President George Bush poses for photographers after speaking

President George Bush poses for photographers after speaking about the situation in Somalia in 1992. Credit: AFP / Getty Images / Luke Frazza

When William Canary's daughter was born in 1998 her father's former boss immediately wrote her a note.

George H.W. Bush welcomed the baby to this "big wonderful world," saying, "I want to be your friend."

"Now, I'm a happy, kind of private guy. But I used to be president — No kidding!" the typewritten note said.

Saying "love counts for a lot," Bush promised: "You will grow up with a lot of love in your life  . . . May your exciting life ahead of you be full of happiness. I know it will be." By hand, he added, "I love you already."

That was vintage Bush, said Canary, a special assistant to the president for three years.

"The lessons that he taught so many of us were that kindness, love, compassion, integrity, public service — these are the real foundations of how someone should live his or her life," said Canary, a former Suffolk County elections commissioner who, after his White House stint, was the Republican National Committee's chief of staff.

"That is why we mourn him on this day," said Canary, speaking from Montgomery, Alabama, where he led the Business Council of Alabama before becoming a U.S. Chamber of Commerce senior fellow. 

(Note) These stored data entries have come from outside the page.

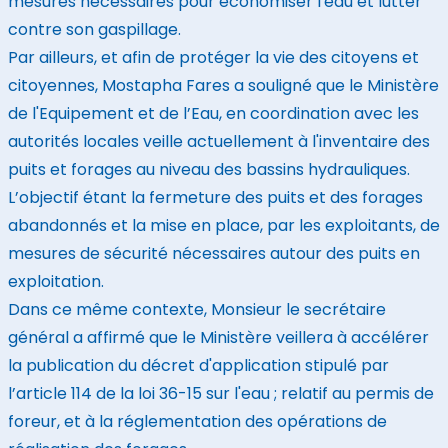
mesures nécessaires pour économiser l'eau et lutter
contre son gaspillage.
Par ailleurs, et afin de protéger la vie des citoyens et
citoyennes, Mostapha Fares a souligné que le Ministère
de l'Equipement et de l’Eau, en coordination avec les
autorités locales veille actuellement à l'inventaire des
puits et forages au niveau des bassins hydrauliques.
L’objectif étant la fermeture des puits et des forages
abandonnés et la mise en place, par les exploitants, de
mesures de sécurité nécessaires autour des puits en
exploitation.
Dans ce même contexte, Monsieur le secrétaire
général a affirmé que le Ministère veillera à accélérer
la publication du décret d'application stipulé par
l’article 114 de la loi 36-15 sur l'eau ; relatif au permis de
foreur, et à la réglementation des opérations de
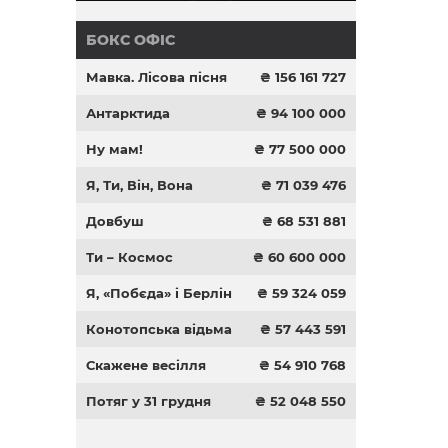
БОКС ОФІС
Мавка. Лісова пісня
₴ 156 161 727
Антарктида
₴ 94 100 000
Ну мам!
₴ 77 500 000
Я, Ти, Він, Вона
₴ 71 039 476
Довбуш
₴ 68 531 881
Ти – Космос
₴ 60 600 000
Я, «Побєда» і Берлін
₴ 59 324 059
Конотопська відьма
₴ 57 443 591
Скажене весілля
₴ 54 910 768
Потяг у 31 грудня
₴ 52 048 550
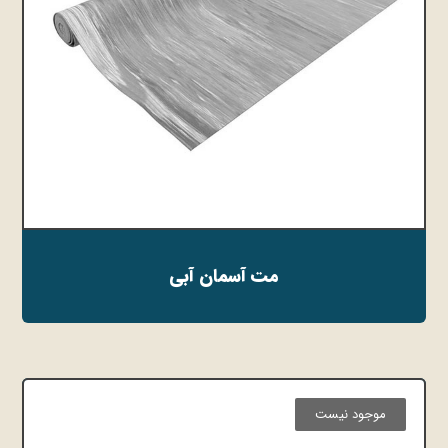
مت آسمان آبی
موجود نیست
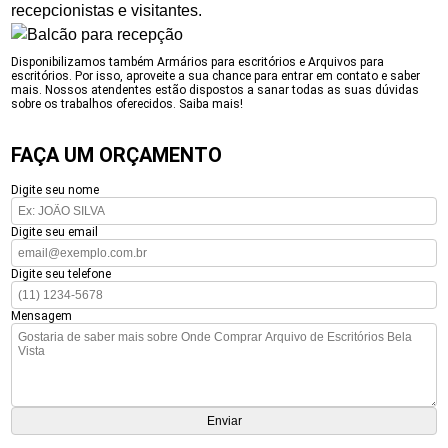
recepcionistas e visitantes.
Disponibilizamos também Armários para escritórios e Arquivos para
escritórios. Por isso, aproveite a sua chance para entrar em contato e saber
mais. Nossos atendentes estão dispostos a sanar todas as suas dúvidas
sobre os trabalhos oferecidos. Saiba mais!
FAÇA UM ORÇAMENTO
Digite seu nome
Digite seu email
Digite seu telefone
Mensagem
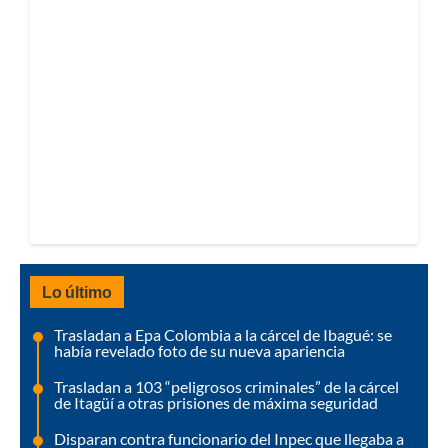
Lo último
Trasladan a Epa Colombia a la cárcel de Ibagué: se
había revelado foto de su nueva apariencia
Trasladan a 103 “peligrosos criminales” de la cárcel
de Itagüí a otras prisiones de máxima seguridad
Disparan contra funcionario del Inpec que llegaba a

Bill Dal Col, a former Babylon councilman, veteran of Bush's 1988 campaign, and twice Steve Forbes' presidential campaign manager, defined one of Bush's paramount values: "It was do the right thing, and you'll end up at the right place." 

Staffers "always knew at the end of the day, he was the rock at the center, and if you felt any difficulty, you knew where to turn," said Dal Col, who is now chief executive of Potomac Strategic Communications, in Washington, D.C.

"What you always saw was somebody who was steady, who provided calm leadership, and even in difficult situations, showed an optimistic outlook," he added.

Pollster Michael Dawidziak witnessed Bush's composure after his third-place finish in the 1988 Iowa caucuses. "I'm sure on the inside he was very upset . . . but he never showed it. And that was the kind of person he was."

"He was the definition of grace under fire. There was not a chance in the world he was going to show how he really felt," said Dawidziak, founder of Sayville's Strategic Planning Systems Inc. Bush was less restrained after his comeback primary win in New Hampshire. He was "ecstatic," Dawidziak said.

"He was a man of honor, a man that service and honor meant something to him," Dawidziak said.

"And that filtered down to everybody," he said, explaining this led Dawidziak to remove a satirical poster of Bill Clinton after Clinton's victory in the heated 1992 election, telling his staff,  "Now that he's president, he deserves the respect of the office."    

Bush's finest qualities carried him through his life after the presidency, Dal Col said.

"Once he left office, he maintained the highest standard he had set while in office, and he was always available to people," Dal Col said, citing how Bush befriended his former adversary Clinton.

Bush was extraordinary for his compassion, concern and sincerity, he said.

"When he talked to you, you felt he was talking to you directly," Dal Col said. "He was not one to look over his shoulder to see who was next."